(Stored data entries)
══════════

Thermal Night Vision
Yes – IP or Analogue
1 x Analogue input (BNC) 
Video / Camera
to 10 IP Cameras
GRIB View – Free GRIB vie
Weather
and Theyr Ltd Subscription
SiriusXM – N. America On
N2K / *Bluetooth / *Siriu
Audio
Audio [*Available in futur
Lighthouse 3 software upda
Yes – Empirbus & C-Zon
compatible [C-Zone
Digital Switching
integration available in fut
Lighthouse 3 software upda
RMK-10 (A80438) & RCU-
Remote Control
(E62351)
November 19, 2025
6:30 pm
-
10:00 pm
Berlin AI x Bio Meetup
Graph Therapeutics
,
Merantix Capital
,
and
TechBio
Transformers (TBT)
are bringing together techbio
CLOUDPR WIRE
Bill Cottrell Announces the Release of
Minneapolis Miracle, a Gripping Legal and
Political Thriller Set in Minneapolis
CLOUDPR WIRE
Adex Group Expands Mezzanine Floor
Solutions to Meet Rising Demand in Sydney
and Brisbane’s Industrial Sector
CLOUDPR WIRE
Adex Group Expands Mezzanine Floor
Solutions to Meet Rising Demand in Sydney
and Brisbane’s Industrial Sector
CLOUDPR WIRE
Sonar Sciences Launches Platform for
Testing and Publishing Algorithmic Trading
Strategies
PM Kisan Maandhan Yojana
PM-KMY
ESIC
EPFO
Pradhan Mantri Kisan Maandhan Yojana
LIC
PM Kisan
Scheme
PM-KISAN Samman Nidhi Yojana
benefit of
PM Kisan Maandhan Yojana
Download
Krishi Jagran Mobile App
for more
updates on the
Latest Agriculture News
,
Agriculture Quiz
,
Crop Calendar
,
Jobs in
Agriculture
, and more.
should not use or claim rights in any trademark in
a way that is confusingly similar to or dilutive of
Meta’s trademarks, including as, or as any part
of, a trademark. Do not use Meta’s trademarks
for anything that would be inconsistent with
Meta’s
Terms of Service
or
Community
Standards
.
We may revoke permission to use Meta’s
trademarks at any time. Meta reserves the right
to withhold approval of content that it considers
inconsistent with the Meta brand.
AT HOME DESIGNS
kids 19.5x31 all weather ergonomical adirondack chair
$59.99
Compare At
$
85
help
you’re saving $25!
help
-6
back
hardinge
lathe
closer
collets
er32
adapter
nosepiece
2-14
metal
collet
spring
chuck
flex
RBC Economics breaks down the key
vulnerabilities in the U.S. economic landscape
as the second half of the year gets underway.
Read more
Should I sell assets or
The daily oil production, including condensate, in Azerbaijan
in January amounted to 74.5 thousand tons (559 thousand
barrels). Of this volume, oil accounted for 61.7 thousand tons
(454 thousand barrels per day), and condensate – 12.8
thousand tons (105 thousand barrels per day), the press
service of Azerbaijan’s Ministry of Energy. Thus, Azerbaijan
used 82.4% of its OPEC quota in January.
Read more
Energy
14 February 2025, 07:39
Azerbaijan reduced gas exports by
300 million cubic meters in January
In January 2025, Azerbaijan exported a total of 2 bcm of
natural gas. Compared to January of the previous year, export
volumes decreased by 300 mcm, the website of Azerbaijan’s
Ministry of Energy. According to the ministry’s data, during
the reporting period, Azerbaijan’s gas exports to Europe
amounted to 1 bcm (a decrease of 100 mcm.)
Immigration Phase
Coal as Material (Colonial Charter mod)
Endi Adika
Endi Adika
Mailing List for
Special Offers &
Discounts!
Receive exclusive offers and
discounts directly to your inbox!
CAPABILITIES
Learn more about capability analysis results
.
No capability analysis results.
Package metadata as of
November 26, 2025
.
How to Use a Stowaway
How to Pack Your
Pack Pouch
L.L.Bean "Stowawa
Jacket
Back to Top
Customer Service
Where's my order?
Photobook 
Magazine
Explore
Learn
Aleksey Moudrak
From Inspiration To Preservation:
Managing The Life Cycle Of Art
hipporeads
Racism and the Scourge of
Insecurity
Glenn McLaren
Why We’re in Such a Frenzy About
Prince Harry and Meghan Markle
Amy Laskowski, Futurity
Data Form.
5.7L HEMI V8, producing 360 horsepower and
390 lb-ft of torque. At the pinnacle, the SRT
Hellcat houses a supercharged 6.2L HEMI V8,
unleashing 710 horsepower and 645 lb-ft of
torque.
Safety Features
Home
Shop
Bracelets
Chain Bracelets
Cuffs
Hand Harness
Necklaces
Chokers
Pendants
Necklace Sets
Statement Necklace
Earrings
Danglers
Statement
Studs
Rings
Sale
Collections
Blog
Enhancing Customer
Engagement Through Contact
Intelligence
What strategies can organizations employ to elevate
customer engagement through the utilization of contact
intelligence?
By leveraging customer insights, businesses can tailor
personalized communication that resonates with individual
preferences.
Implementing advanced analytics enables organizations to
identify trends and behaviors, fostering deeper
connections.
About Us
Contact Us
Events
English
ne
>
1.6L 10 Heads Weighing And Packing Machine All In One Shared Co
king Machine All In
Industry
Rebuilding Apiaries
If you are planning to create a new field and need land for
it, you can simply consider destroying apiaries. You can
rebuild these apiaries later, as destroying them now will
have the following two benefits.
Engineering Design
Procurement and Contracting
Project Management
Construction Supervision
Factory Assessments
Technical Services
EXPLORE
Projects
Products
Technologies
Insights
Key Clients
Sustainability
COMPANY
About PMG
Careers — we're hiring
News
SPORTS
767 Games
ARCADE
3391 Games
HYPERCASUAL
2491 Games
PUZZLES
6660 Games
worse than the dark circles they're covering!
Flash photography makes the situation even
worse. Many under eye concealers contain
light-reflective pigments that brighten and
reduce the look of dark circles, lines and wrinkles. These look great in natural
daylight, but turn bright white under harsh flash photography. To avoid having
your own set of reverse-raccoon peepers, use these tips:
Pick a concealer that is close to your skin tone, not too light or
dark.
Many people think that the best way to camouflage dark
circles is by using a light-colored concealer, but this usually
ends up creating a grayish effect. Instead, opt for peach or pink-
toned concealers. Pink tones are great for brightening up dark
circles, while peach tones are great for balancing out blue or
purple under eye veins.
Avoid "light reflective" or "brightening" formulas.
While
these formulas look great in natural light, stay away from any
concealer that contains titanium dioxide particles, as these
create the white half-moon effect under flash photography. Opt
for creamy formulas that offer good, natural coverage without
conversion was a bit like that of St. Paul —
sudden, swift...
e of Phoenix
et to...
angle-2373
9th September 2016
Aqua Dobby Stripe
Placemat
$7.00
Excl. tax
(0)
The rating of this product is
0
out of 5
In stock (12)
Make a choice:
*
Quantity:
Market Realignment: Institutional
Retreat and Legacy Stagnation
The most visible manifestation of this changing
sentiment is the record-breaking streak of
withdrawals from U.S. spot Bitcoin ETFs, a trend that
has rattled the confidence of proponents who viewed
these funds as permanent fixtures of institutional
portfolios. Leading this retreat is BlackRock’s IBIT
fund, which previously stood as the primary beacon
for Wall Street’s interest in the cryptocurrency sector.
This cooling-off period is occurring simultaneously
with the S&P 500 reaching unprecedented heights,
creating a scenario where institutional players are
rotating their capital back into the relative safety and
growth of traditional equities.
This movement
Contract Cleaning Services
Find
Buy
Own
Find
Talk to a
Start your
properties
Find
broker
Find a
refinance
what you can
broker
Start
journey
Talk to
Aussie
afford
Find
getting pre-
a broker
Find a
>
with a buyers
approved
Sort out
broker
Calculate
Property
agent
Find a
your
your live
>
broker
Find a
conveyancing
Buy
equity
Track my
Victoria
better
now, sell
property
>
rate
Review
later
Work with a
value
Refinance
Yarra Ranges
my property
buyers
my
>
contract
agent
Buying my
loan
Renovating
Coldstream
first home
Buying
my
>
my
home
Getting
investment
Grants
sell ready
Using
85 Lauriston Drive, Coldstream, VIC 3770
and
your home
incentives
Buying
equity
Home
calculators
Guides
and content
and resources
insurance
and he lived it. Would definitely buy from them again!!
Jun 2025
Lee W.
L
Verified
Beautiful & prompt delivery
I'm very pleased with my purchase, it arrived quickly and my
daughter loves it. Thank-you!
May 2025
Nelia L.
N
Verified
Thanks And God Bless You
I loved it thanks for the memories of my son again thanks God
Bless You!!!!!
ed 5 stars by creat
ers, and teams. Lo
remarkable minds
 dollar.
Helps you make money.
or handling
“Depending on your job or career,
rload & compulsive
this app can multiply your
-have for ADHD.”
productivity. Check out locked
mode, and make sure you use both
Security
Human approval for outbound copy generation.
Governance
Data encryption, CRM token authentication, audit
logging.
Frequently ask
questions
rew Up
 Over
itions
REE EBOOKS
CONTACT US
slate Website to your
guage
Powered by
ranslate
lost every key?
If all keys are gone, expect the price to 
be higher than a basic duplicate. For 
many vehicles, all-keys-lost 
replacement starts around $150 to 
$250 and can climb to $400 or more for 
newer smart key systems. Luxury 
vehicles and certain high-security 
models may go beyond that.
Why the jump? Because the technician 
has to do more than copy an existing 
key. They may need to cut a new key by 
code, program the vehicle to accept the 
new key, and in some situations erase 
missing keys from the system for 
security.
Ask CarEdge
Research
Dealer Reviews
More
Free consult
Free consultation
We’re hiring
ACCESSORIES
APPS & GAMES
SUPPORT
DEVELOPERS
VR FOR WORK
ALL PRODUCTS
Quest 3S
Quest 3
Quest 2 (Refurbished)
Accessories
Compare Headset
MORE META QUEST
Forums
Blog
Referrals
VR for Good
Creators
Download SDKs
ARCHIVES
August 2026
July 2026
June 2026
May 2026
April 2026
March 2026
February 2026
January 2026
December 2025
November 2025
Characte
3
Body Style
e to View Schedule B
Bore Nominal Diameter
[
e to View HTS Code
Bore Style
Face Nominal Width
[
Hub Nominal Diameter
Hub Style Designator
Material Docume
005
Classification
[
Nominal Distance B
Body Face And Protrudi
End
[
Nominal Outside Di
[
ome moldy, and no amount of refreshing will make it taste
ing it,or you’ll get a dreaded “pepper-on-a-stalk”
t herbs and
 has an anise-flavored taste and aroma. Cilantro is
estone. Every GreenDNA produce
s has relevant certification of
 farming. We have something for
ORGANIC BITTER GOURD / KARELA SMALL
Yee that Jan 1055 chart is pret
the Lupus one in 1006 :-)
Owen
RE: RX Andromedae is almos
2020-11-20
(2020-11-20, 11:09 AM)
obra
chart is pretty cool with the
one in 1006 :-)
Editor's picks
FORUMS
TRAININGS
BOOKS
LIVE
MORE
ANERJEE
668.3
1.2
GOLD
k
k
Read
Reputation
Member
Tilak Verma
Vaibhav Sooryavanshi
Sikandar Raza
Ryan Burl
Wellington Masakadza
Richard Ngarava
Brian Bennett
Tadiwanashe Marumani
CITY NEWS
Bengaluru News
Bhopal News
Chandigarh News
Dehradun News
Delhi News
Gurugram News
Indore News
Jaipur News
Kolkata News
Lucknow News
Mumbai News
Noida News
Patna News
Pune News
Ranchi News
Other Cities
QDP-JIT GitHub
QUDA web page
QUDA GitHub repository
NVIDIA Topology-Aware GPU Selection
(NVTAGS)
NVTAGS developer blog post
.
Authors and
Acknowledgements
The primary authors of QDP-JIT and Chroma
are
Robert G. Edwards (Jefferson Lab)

══════════

▸ ACTIVITY
Reproduce verbatim the lines above, from the line with "new key, and in some situations erase" through the line with "Bengaluru News".

▸ SOLUTION FOR THIS PROBLEM
new key, and in some situations erase 
missing keys from the system for 
security.
Ask CarEdge
Research
Dealer Reviews
More
Free consult
Free consultation
We’re hiring
ACCESSORIES
APPS & GAMES
SUPPORT
DEVELOPERS
VR FOR WORK
ALL PRODUCTS
Quest 3S
Quest 3
Quest 2 (Refurbished)
Accessories
Compare Headset
MORE META QUEST
Forums
Blog
Referrals
VR for Good
Creators
Download SDKs
ARCHIVES
August 2026
July 2026
June 2026
May 2026
April 2026
March 2026
February 2026
January 2026
December 2025
November 2025
Characte
3
Body Style
e to View Schedule B
Bore Nominal Diameter
[
e to View HTS Code
Bore Style
Face Nominal Width
[
Hub Nominal Diameter
Hub Style Designator
Material Docume
005
Classification
[
Nominal Distance B
Body Face And Protrudi
End
[
Nominal Outside Di
[
ome moldy, and no amount of refreshing will make it taste
ing it,or you’ll get a dreaded “pepper-on-a-stalk”
t herbs and
 has an anise-flavored taste and aroma. Cilantro is
estone. Every GreenDNA produce
s has relevant certification of
 farming. We have something for
ORGANIC BITTER GOURD / KARELA SMALL
Yee that Jan 1055 chart is pret
the Lupus one in 1006 :-)
Owen
RE: RX Andromedae is almos
2020-11-20
(2020-11-20, 11:09 AM)
obra
chart is pretty cool with the
one in 1006 :-)
Editor's picks
FORUMS
TRAININGS
BOOKS
LIVE
MORE
ANERJEE
668.3
1.2
GOLD
k
k
Read
Reputation
Member
Tilak Verma
Vaibhav Sooryavanshi
Sikandar Raza
Ryan Burl
Wellington Masakadza
Richard Ngarava
Brian Bennett
Tadiwanashe Marumani
CITY NEWS
Bengaluru News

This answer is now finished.